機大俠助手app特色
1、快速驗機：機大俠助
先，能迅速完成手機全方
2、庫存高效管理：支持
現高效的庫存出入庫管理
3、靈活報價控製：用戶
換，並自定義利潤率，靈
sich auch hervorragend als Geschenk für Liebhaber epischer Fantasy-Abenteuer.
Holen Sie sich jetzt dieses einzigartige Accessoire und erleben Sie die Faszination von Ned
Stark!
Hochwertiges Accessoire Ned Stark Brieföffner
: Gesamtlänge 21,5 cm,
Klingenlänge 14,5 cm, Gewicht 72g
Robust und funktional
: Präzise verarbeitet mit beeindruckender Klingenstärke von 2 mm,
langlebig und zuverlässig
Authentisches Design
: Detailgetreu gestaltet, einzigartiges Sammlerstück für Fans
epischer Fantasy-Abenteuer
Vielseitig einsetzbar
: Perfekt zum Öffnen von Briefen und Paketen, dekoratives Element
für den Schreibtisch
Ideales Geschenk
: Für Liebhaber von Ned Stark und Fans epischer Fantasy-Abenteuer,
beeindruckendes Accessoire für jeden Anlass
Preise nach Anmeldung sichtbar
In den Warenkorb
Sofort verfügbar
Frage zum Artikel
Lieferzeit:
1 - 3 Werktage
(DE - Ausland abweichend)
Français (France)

....

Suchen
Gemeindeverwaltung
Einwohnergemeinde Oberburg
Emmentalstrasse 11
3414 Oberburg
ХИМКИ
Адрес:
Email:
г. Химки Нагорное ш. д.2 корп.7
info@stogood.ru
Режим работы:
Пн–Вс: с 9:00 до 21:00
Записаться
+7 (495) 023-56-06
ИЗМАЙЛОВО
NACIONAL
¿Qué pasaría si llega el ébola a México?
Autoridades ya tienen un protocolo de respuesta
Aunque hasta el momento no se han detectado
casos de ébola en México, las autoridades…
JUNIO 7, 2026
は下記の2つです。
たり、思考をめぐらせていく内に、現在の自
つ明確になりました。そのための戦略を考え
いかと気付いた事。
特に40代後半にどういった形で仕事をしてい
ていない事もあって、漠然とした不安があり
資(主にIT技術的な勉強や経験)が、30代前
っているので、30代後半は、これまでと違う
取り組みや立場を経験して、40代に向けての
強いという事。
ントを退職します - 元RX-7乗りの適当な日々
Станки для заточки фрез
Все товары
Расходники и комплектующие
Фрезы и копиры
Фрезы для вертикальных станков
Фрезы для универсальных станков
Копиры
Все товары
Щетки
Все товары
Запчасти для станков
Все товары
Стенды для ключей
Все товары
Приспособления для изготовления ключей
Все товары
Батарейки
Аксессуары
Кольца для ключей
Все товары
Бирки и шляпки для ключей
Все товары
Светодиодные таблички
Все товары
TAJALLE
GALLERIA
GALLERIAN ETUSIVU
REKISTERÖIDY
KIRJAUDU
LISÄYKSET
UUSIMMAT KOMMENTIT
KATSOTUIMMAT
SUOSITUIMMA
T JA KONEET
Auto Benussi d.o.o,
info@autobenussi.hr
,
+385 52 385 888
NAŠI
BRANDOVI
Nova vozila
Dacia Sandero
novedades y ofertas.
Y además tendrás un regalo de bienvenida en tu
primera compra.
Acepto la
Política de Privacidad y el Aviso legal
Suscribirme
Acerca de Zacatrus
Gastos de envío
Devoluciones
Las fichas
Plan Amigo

....

§ Task instructions: Looking at the material above, state the number of lines that contain the word "epischer". Give nothing but that number.

§ Task response: 3